Die „Zweibeste“ hat mich (wie einst Lysistrata) durch angedrohten Liebes-Entzug (was für eine Strafe!?) zur Briefwahl genötigt. Sonst hätte ich diesmal nicht gewählt, obwohl ich gar nicht mehr weiß, wie oft ich selbst geschrieben habe, was doch das Recht, wählen zu dürfen, für ein Privileg der Freiheit ist. Aber konnten die Erfinder der Demokratie ahnen, dass wir dereinst nur noch die Wahl zwischen machtgeilen Zombies und Marionetten von Lobbys haben würden? Politiker, die mittlerweile eine Rente mit 67 durchgedrückt haben, aber selbst am liebsten noch mit debilen 70 ein Bundestagsmandat oder gar Ministerämter anstreben.

Seht ihr, das meine ich mit der Alterswut!

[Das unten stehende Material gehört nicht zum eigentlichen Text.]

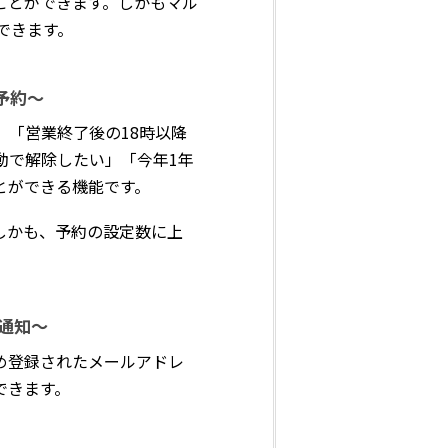
ことができます。しかもマル
できます。
予約～
「営業終了後の18時以降
動で解除したい」「今年1年
とができる機能です。
しかも、予約の設定数に上
通知～
め登録されたメールアドレ
できます。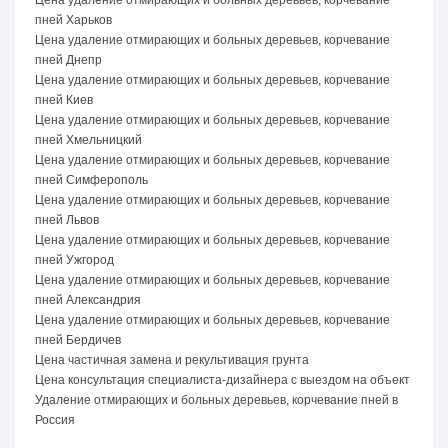
пней Харьков
Цена удаление отмирающих и больных деревьев, корчевание
пней Днепр
Цена удаление отмирающих и больных деревьев, корчевание
пней Киев
Цена удаление отмирающих и больных деревьев, корчевание
пней Хмельницкий
Цена удаление отмирающих и больных деревьев, корчевание
пней Симферополь
Цена удаление отмирающих и больных деревьев, корчевание
пней Львов
Цена удаление отмирающих и больных деревьев, корчевание
пней Ужгород
Цена удаление отмирающих и больных деревьев, корчевание
пней Александрия
Цена удаление отмирающих и больных деревьев, корчевание
пней Бердичев
Цена частичная замена и рекультивация грунта
Цена консультация специалиста-дизайнера с выездом на объект
Удаление отмирающих и больных деревьев, корчевание пней в
Россия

Sie wird  auch hier in Italien, meiner Zweit-Heimat, gerade wieder besonders stimuliert..  Silvio Berlusconi ist zwar hier von Gesetzes wegen zu alt, um in den Knast zu gehen, aber auf sein Mandat beharrend, die Regierung durch Erpressung zum Scheitern zu bringen – das ist ihm dennoch erlaubt. Kein Wunder, bei einem Staatspräsidenten von bald  90. Wobei mir Giorgio Napolitano ehrlich gesagt  bei dem aktuellen Personal-Angebot hier sogar oft noch am vernünftigsten erscheint.

Wieso rastet der betagte Wähler oder die betagte Wählerin  (beide "als solche"), die ja schon viel haben mitmachen müssen, nicht mal am Lebensabend auf friedliche Art und Weise aus?

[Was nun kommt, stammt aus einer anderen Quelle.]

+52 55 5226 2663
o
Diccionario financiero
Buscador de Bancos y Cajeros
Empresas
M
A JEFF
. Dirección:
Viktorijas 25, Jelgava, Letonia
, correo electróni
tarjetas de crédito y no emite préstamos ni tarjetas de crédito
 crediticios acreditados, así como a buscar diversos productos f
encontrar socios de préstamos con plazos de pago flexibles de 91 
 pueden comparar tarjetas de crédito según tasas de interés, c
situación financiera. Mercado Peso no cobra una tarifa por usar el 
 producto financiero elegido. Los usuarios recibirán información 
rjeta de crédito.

Die Antwort: Weil Leute unserer Generation viel zu gut erzogen wurden, um andere, die mit dem ICE durch die Kinderstube gerast zu sein scheinen,  auf deftig laute Art und Weise daran zu hindern, mit uns zu  tun, was ihnen beliebt. Wie beispielsweise in Italien auch der Grillo oder bei uns  besonders der Seehofer.

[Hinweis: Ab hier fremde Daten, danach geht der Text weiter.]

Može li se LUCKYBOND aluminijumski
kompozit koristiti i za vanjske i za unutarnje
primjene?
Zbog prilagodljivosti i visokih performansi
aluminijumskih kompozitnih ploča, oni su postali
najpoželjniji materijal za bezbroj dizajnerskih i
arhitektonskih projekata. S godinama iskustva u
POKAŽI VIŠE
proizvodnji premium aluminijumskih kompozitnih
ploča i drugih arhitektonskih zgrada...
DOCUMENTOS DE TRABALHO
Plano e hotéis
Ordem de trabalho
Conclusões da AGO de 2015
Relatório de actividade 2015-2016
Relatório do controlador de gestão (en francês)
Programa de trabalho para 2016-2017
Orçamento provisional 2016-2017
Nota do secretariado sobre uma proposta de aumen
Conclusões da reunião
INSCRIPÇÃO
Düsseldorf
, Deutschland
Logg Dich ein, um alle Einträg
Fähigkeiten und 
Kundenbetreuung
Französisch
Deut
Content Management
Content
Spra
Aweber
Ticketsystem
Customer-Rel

Einmal zu so einem Arschloch sagen, ohne gleich eine Zivilklage am Hals zu haben oder für sieben Jahre in der Klapse zu verschwinden wie der Mollath. Das wär's doch!

Was tue ich hingegen? 
Ich reagiere mich an einem armen Teufel mit (oder ohne?) Tourette-Syndrom ab: Den ganzen herrlichen Sommer lang stiefelte unser Burg-Geist Camillo zu den unmöglichsten Stunden Tag und Nacht zur Piazza hoch und pöbelte gegen nicht vorhandene Feinde und nutzte sein Spielzeug-Handy zu dramatischen Streitgesprächen mit wichtigen Menschen in Paris, Monaco und New York  (- wobei er nicht an so netten Ausdrücken wie culo, puttana, stronzo, rompo collioni und dergleichen sparte... - Neid!). Dann war es mir eines Abends doch echt zu bunt: 
Nachdem er mich zuerst tags zuvor nächtens nicht hatte schlafen lassen, dann tags darauf beim Schreiben störte und schlimmer noch arglosen Touristinnen Angst einjagte, schrie ich ihn beim nächsten Pöbeln publico derart an, dass er wie vom Blitz getroffen zusammensackte. Als er dann noch aufbegehren wollte, nannte ich ihn Culo und Cazzo (alle Schimpfworte bitte selbst nachschlagen!) und drohte ihm auch an, gleich zu ihm herunter zu kommen. Selten im Leben war ich derart aggressiv geworden.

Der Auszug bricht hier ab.